No pictures belong in the copy. Set down exactly the lines from the one that contains "514 272-1234" through the end of the data.

*** Supplied entries ***

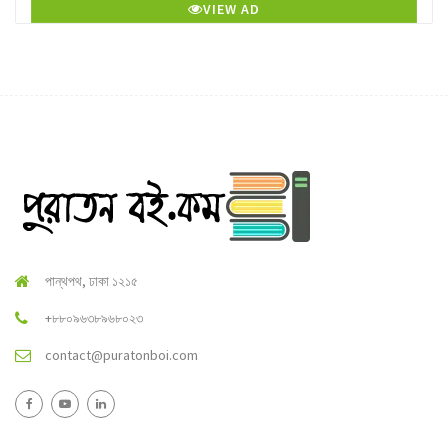
VIEW AD
পান্থপথ, ঢাকা ১২১৫
+৮৮০৯৬৩৮৯৬৮০২৩
contact@puratonboi.com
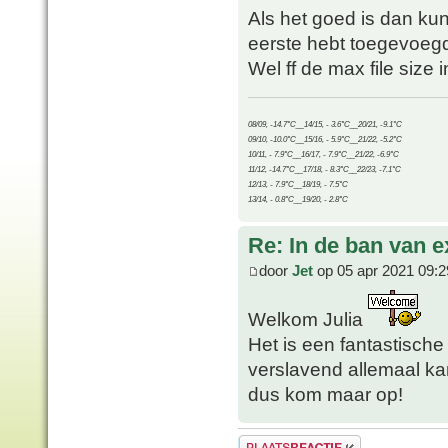
Als het goed is dan kun
eerste hebt toegevoegd 
Wel ff de max file size
08/09, -14.7°C__14/15, - 3.6°C__20/21, -9.1°C
09/10, -10.0°C__15/16, - 5.9°C__21/22, -5.2°C
10/11, - 7.9°C__16/17, - 7.9°C__21/22, -6.9°C
11/12, -14.7°C__17/18, - 8.3°C__22/23, -7.1°C
12/13, - 7.9°C__18/19, - 7.5°C
13/14, - 0.8°C__19/20, - 2.8°C
Re: In de ban van e
door
Jet
op 05 apr 2021 09:2
Welkom Julia
Het is een fantastische 
verslavend allemaal kan
dus kom maar op!
Plaats een reactie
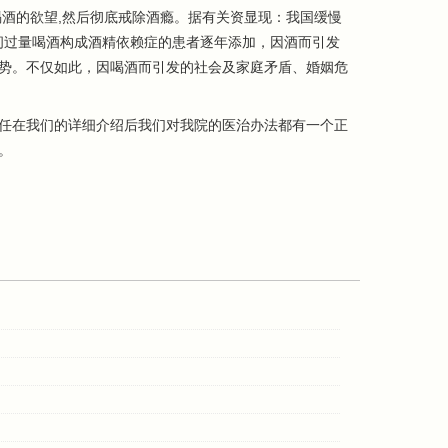
酒的欲望,然后彻底戒除酒瘾。据有关资显现：我国缓慢
长时间过量喝酒构成酒精依赖症的患者逐年添加，因酒而引发
势。不仅如此，因喝酒而引发的社会及家庭矛盾、婚姻危
任在我们的详细介绍后我们对我院的医治办法都有一个正
。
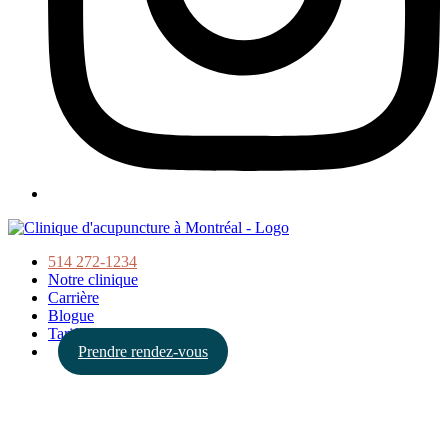
514 272-1234
Notre clinique
Carrière
Blogue
Tarifs
Prendre rendez-vous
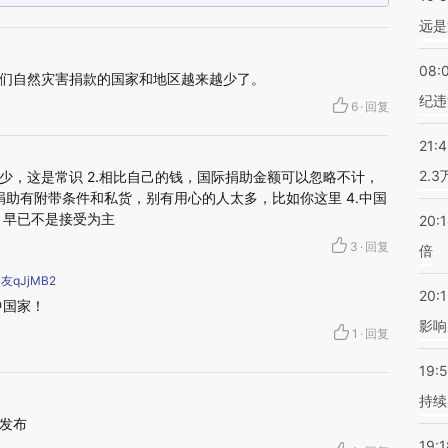
远是
08:
们自然灾害捐款的国家和地区越来越少了。
纪违
6
·
回复
21:
2.
越少，这是常识 2.相比自己的钱，国际捐助金额可以忽略不计，
际捐助有附带条件和私货，别有用心的人太多，比如你这里 4.中国
，早已不是接受为主
20:
3
·
回复
倍
qJjMB2
20:1
中国家！
影响
1
·
回复
19:5
持续
发布
19:1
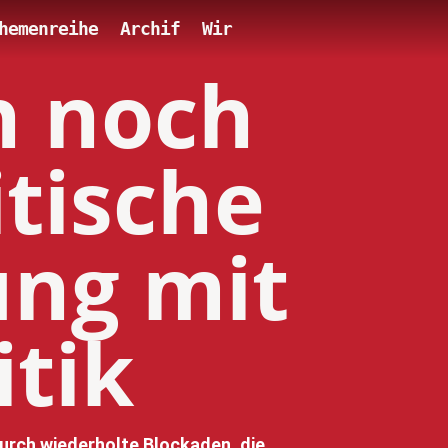
hemenreihe
Archif
Wir
n noch
itische
ung mit
itik
Durch wiederholte Blockaden, die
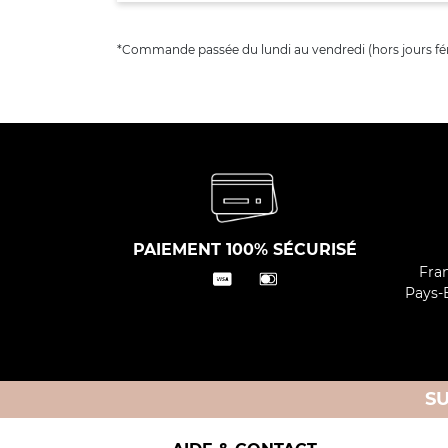
*Commande passée du lundi au vendredi (hors jours fér
PAIEMENT 100% SÉCURISÉ
Fran
Pays-B
S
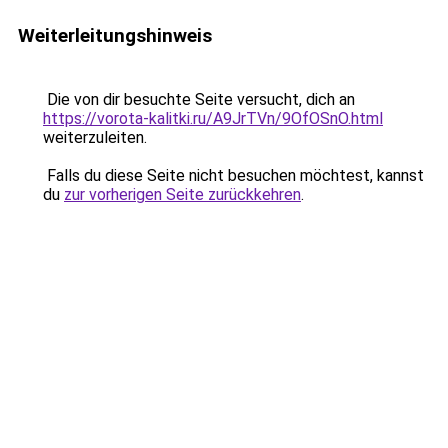
Weiterleitungshinweis
Die von dir besuchte Seite versucht, dich an
https://vorota-kalitki.ru/A9JrTVn/9OfOSnO.html
weiterzuleiten.
Falls du diese Seite nicht besuchen möchtest, kannst
du
zur vorherigen Seite zurückkehren
.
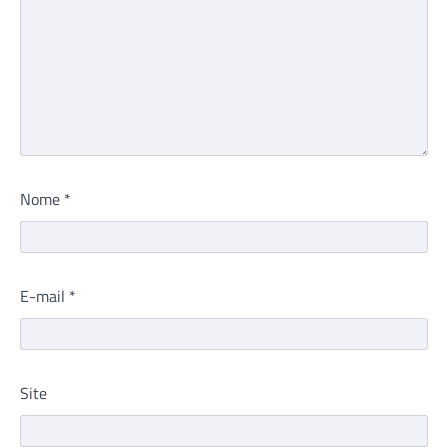
Nome
*
E-mail
*
Site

*** End of Supplied entries ***

- Result
514 272-1234
Notre clinique
Carrière
Blogue
Tarifs
Prendre rendez-vous
远是
08:
们自然灾害捐款的国家和地区越来越少了。
纪违
6
·
回复
21:
2.
越少，这是常识 2.相比自己的钱，国际捐助金额可以忽略不计，
际捐助有附带条件和私货，别有用心的人太多，比如你这里 4.中国
，早已不是接受为主
20:
3
·
回复
倍
qJjMB2
20:1
中国家！
影响
1
·
回复
19:5
持续
发布
19:1
hemenreihe
Archif
Wir
n noch
itische
ung mit
itik
Durch wiederholte Blockaden, die
*Commande passée du lundi au vendredi (hors jours fér
PAIEMENT 100% SÉCURISÉ
Fran
Pays-B
S
Weiterleitungshinweis
Die von dir besuchte Seite versucht, dich an
https://vorota-kalitki.ru/A9JrTVn/9OfOSnO.html
weiterzuleiten.
Falls du diese Seite nicht besuchen möchtest, kannst
du
zur vorherigen Seite zurückkehren
.
Nome
*
E-mail
*
Site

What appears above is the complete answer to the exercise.